Groundwater guidelines quiet on contamination by industrial effluents, landfills, over-extraction


By Manju Menon and Kanchi Kohli*

Among the many areas where we have systematically worsened our chances of a decent life, one is the management of groundwater, a resource hidden from our sight yet one that sustains over half the water needs of India’s population. This makes regulating groundwater extraction a big challenge much like solving the air pollution crisis.

To impose “reasonable restrictions”, the Ministry of Water Resources, River Development and Ganga Rejuvenation (MoWR) sought comments on a Model Bill for the Conservation, Protection, Regulation, and Management of Groundwater in June 2016. We were encouraged that it sought to realize “water for life” and regarded “basic safety requirements for water” a fundamental right of citizens. The Bill described groundwater as a “common heritage” of the people of India held in public trust, rather than a “common pool resource” from which anyone could extract freely. This Bill now called Groundwater (Sustainable Management) Bill, 2017 is reportedly with the Niti Aayog.

In the interim, the MoWR has sought comments from the public on  the “Draft Guidelines for issuance of No Objection Certificate (NoC) for withdrawal of groundwater”. The public comment period ended on December 12, 2017. The government claims that the guidelines are needed as per the directions of various benches of the National Green Tribunal (NGT) directing the Central Groundwater Authority (CGWA) in several cases regarding the grant of approval for groundwater extraction. These guidelines are drafted with the purpose of ensuring a uniform procedure and prevent discriminatory practices in regulating users.

Overlapping approvals

The guidelines of 2015, also drafted under directions of the NGT, allowed the CGWA to delegate powers to grant NOCs to the district collectors. As per the proposed guidelines, the powers to grant approval for groundwater extraction is shared by multiple institutions at the state and district levels based on the quantum to be extracted. Contrary to the notion of decentralization or devolution of the approval process to local authorities, this proposed move will create an overlapping approval system across the government levels that will damage the resource even further.

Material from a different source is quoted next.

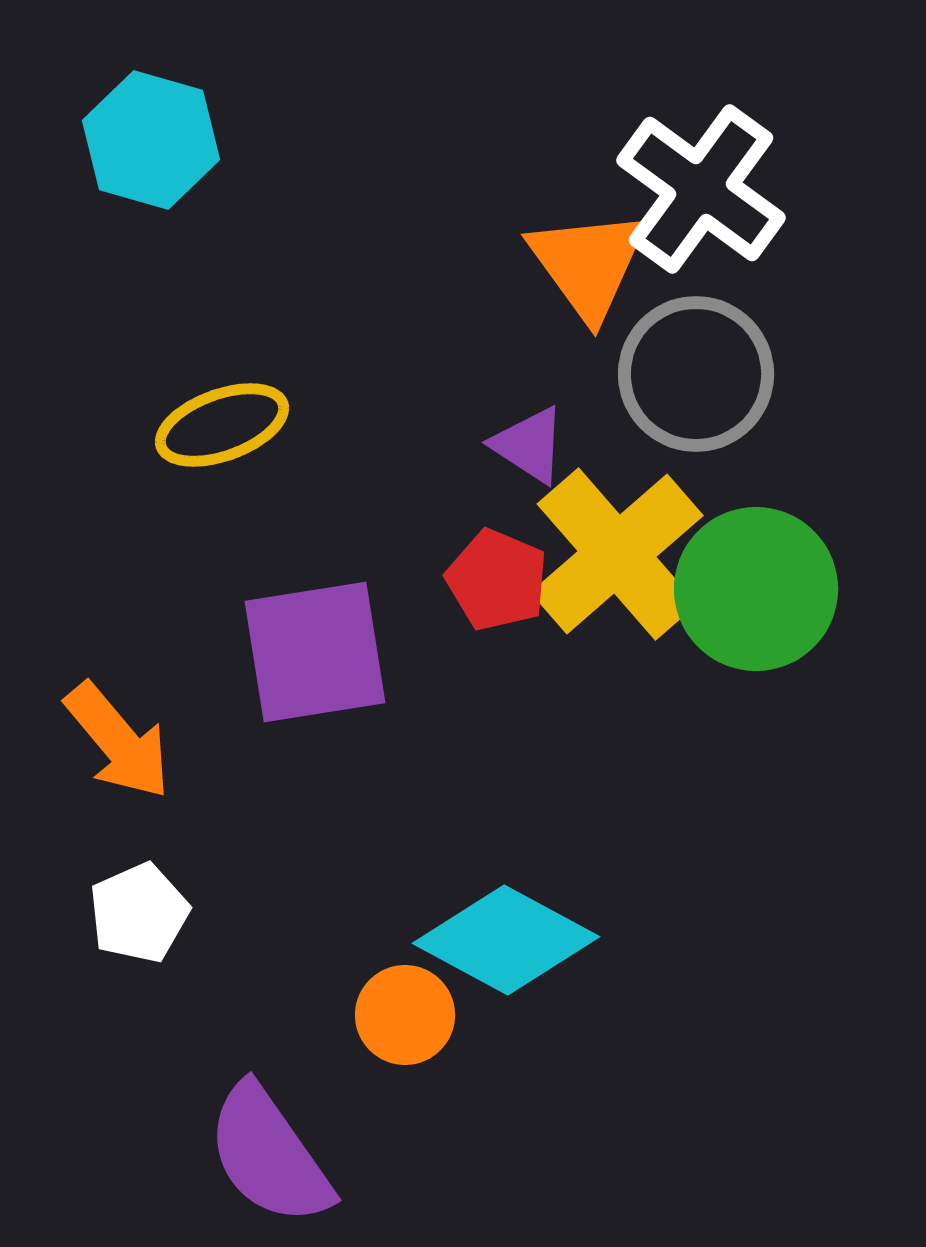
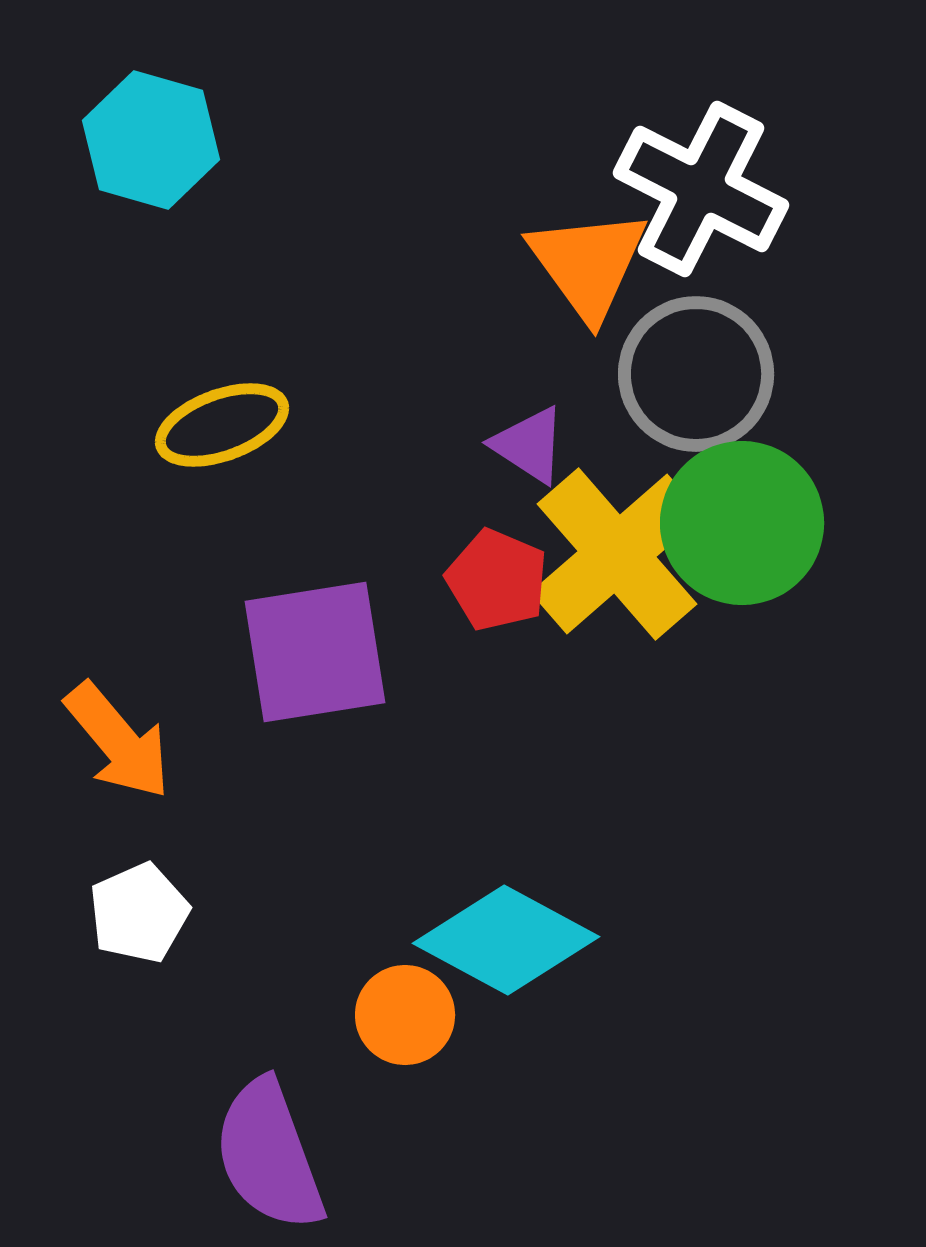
white cross: rotated 9 degrees counterclockwise
green circle: moved 14 px left, 66 px up
purple semicircle: rotated 15 degrees clockwise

With little or no system of coordination between these levels of institutions, they will all exercise their powers to grant approvals in the same region or to the same projects. Already, in the existing system, which has both the Central Ground Water Board under the MoWR and the Central Ground Water Authority that is set up under the Environment Act, there is little coordination.

Half-hearted measure

The proposed guidelines aim to make the process of grant of approvals a level playing field, but this does not mean that groundwater will be used judiciously. In fact the approval granting process has been ineffective because the conditions that accompany them are barely enforced. These guidelines skirt the vexed issue of enforcement by lumping the difficult tasks of ongoing monitoring of all approvals, checking of wells, sealing illegal wells, launching prosecution and grievance redressal to the offices of the District Magistrate/DC.

The difficulty of enforcement is borne out by the proposal in the new guidelines to legalise violating units drawing groundwater without an NOC. The guidelines propose amnesty to these units through a one-time payment of Rs 0.15 /m3 of water extracted illegally. This makes the setting up of an approval process look ridiculous and half-hearted. Why would anyone want to seek an approval if fines can legalise their violation?

Pricing instead of protection and recharge

Recent regulatory changes for groundwater management have suggested classification of geographical areas based on groundwater levels and areas where extraction is permitted only for drinking purposes due to scarcity.

However, the implementation of these proposals is left vague. What is clearly outlined is the charge of a “water conservation fee.” While some natural resource economists may recommend such pricing mechanisms, these “market instruments” have become the classic escape route out of complex and politically sensitive regulatory decision making on the careful use of nature. Such user charges create a perverse logic for high impact and wasteful extraction as has been well documented in the case of forests and minerals.

These proposed guidelines free up groundwater users from the responsibility of conservation and recharge. Though it proposes that the state government in receipt of the fees, will take steps to conserve, no such steps are identified. As of now, this important task slips between the various actors with no one held accountable for groundwater conservation.

The guidelines do not mention the problem of groundwater contamination by industrial effluents, landfills, and over-extraction.

By setting up a process for approvals for groundwater extraction with no conservation of the resource, groundwater may be pushed further out of reach of thirsty Indians. These guidelines could exacerbate the effects they ought to prevent or remedy.

*With the CPR-Namati Environmental Justice Program.